I am using zabbix for about a year now and it still has not shown me all power that is inside. One of the things that is very interesting to know more about is the caching and the processing of log items. When something draws my attention that often this is because it has some problems.
Log items are items that receive text lines from agents. Agents can be limited to send only a certain amount of log lines per second to try to prevent to overload the system. If for some reason there is a log storm where many logfiles get many new lines, they are sent to the zabbix_server and that stores them initially in the history cache, more precise into the History Write Cache, for which exists an internal item zabbix[wcache,values,log] that counts the log lines received.
What you see during such a log storm is that the free space in the History Write Cache is quickly evaporating. When this cache and out of space, the server is starting to miss values, gaps are falling into the data, exactly what you don’t want to happen. Since the number of dbsyncers is a unable, it does not need a lot of thinking to experiment with that number. For this blog I tried with 2 and with 4 syncers and I did not find a real increase for the processing speed of log items.
The only solution I found to prevent this slow down is to increase the cache size to such values that it takes hours to fill it up and hope that the log storms silences before the cache runs out of space.

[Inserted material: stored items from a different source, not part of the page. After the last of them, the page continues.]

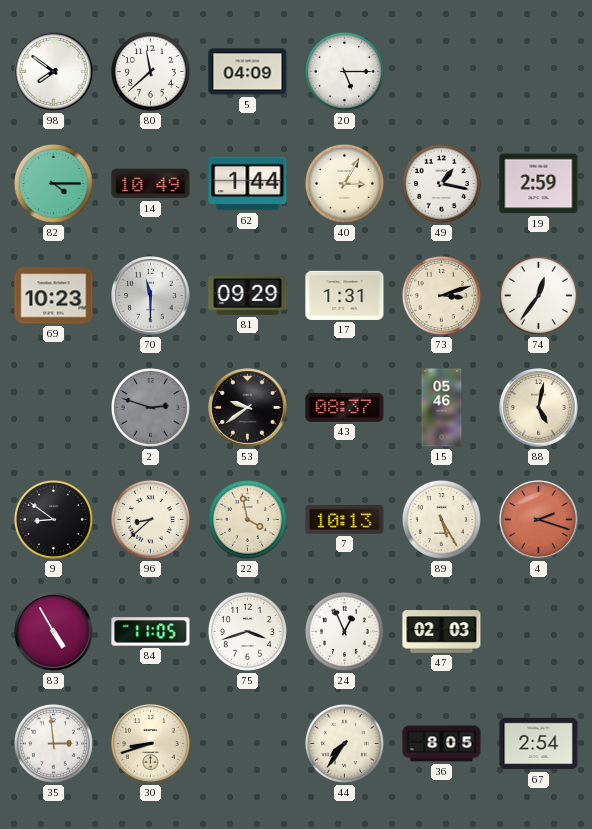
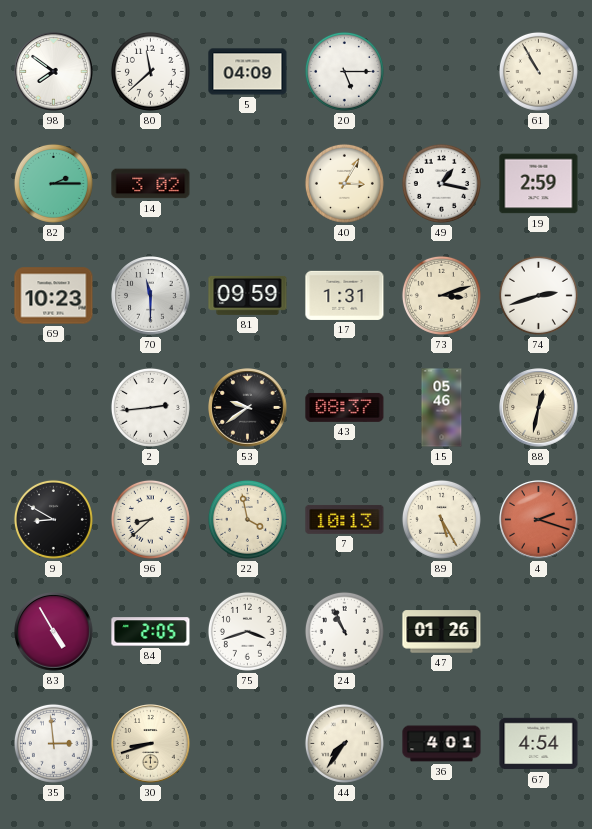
61: none -> 10:55
82: 4:15 -> 2:15
14: 10:49 -> 3:02
62: 1:44 -> none
81: 09:29 -> 09:59
74: 12:36 -> 2:42
2: 2:48 -> 2:44
2 dial: grey -> white
88: 5:02 -> 12:32
9: 8:51 -> 8:50
84: 11:05 -> 2:05
24: 12:56 -> 10:56
47: 02:03 -> 01:26
36: 8:05 -> 4:01
67: 2:54 -> 4:54
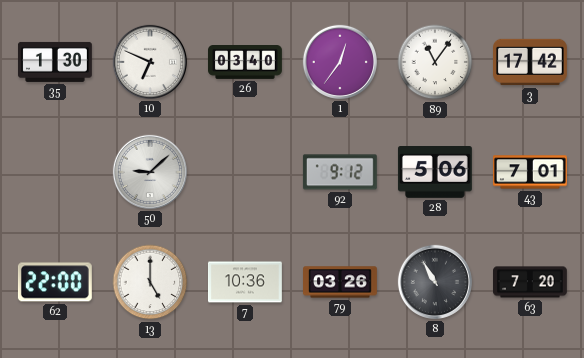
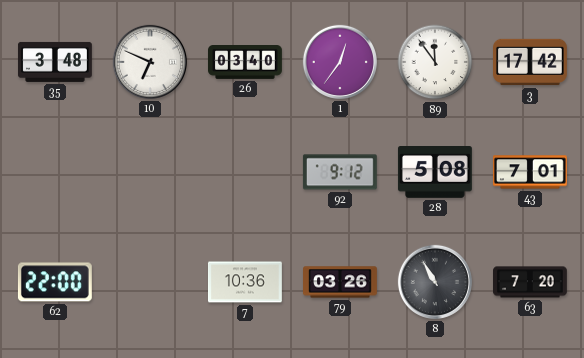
35: 1:30 -> 3:48
89: 11:06 -> 11:54
50: 9:08 -> none
28: 5:06 -> 5:08
13: 5:00 -> none
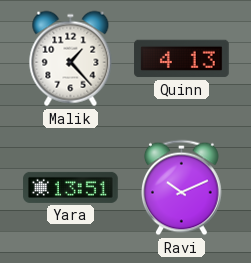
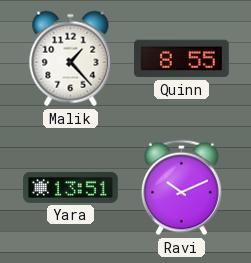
Quinn: 4:13 -> 8:55
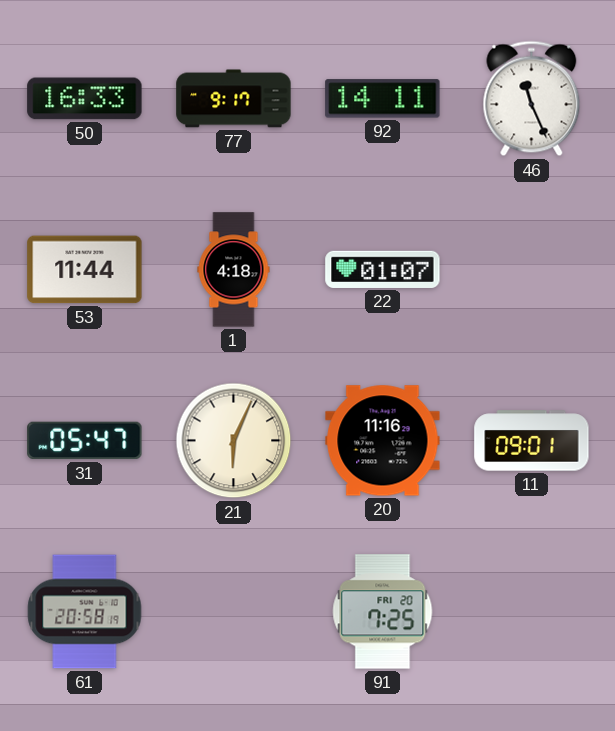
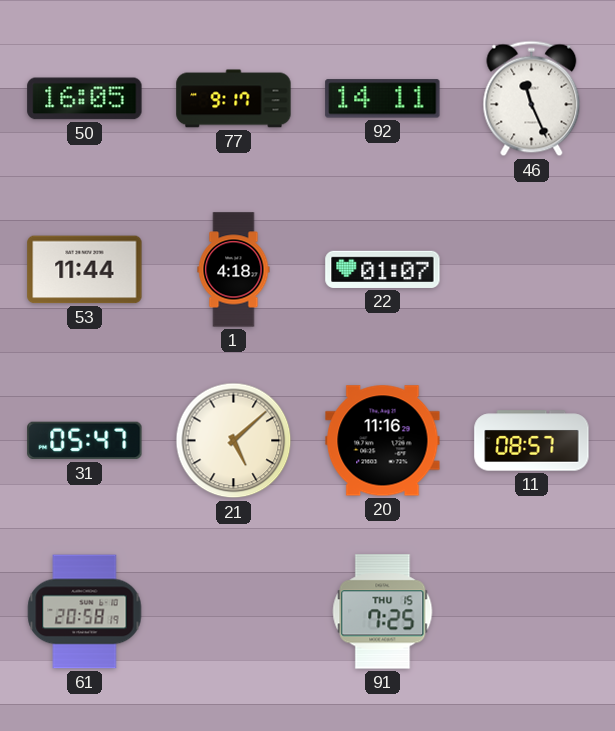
50: 16:33 -> 16:05
21: 6:04 -> 5:08
11: 09:01 -> 08:57
91 date: FRI 20 -> THU 15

One of the items that seems to be missing is a counter for the data that is written to the database. Maybe it does exist, I am not aware of it. To compensate for that I used zbxora to count the number of rows in the history_log table and present that as a speed to get number os rows per second. There is a process inserting in that table, there also is a process deleting from that table so the number of rows per second can also be negative. That means that more data is cleaned out than is inserted and after a log storm eventually that will happen.
What happened during such a storm is shown in the following graphs.
Here is shown the blue line that prints the percentage free of the Zabbix history write cache. It nose dived at 20160530 18:30 at that moment the cache was only 256M. At 21:30 I restarted the zabbix server with a cache of 512M. this gave a little more time but on 03:30 I restarted again, with the current setting, a cache size of 1024M.
Also note that during the beginning of the log storm there also was a dip in the Value cache, which is logical because after a value has been added to the write cache, it also goes to the value cache, where it is cleaned after a few minutes.
What happened in processing is visible here:
What can be seen is a sudden rise in the values processed. This rise is caused by the number of Zabbix log values processed, the thin blue line … that is more or less stable at about 200 lines per second. The brown line shows the growth of the number of rows in the history_log table, counted using plain old SQL on the database. After a little peak of near 150 rows per second it slowed down to about 50 rows per second steady. This is the reason that the cache if getting full. For some reason the writing to the database is not very fast at all.
The internal processing playing a role here is shown in the following graph:
The Zabbix busy history synced process, the red line is showing the process that does the writing to the database. Initially it was quiet. When the storm started, the synced went to 100% busy, for a very short while and slowed down to a steady 50%. until I changed the number of syncer processes from 2 to 4 at around 03:30, at the same time where I increased the cache value to 1G. From that point the activity went down to 25%. So, the synced process activity shows that only 1 process was busy with the syncing, most of the time.Both machines involved have plenty of CPU and memory idle. A simple imp test shows that importing a copy of the history_log tables using the same network runs with about 550 lines/s.
It is also very visible that the syncers keep more or less busy processing the cached log values for hours after the log storm calmed down. No other items lost data because of the log items coming in. The reason that only 200 log lines per second came in is explained by the agent setting that allows it to send only a max of 100 lines per second. The storm happened on 2 machines concurrently.
Questions that I have now are
- why is only 1 process active, when 4 are configured?
- what is the percentage of what that is shown in the Zabbix busy history synced processes?
The database is an Oracle database and can handle a lots more inserts per socond. The inserts are done row by row, by issuing bulk inserts the efficiency can be improved but still, the insert rate is lower than I expect. I can see that the cache handling improved a lot since zabbix-2.4 but the syncers still need to get a little smarter to allow for a bigger throughput.
My conclusion is that even tough the server made a big jump in handling log lines, the syncers need to become more active. They are doing some work but have a lot of room to do more work.
1. Why is only 1 process active, when 4 are configured?
BeantwoordenVerwijderenPerhaps you had a common trigger for your log monitoring items. In order to prevent arriving of new values mid-evaluation history syncer "locks" trigger which prevents other history syncer processes from inserting values into database and value cache.
2. What is the percentage of what that is shown in the Zabbix busy history synced processes?
It shows the percentage of time when process is busy. "Busy" is simply not sleeping, it does not mean that process fully loads CPU. (Check out docs for zabbix[process,,,] item.)
Zabbix Dev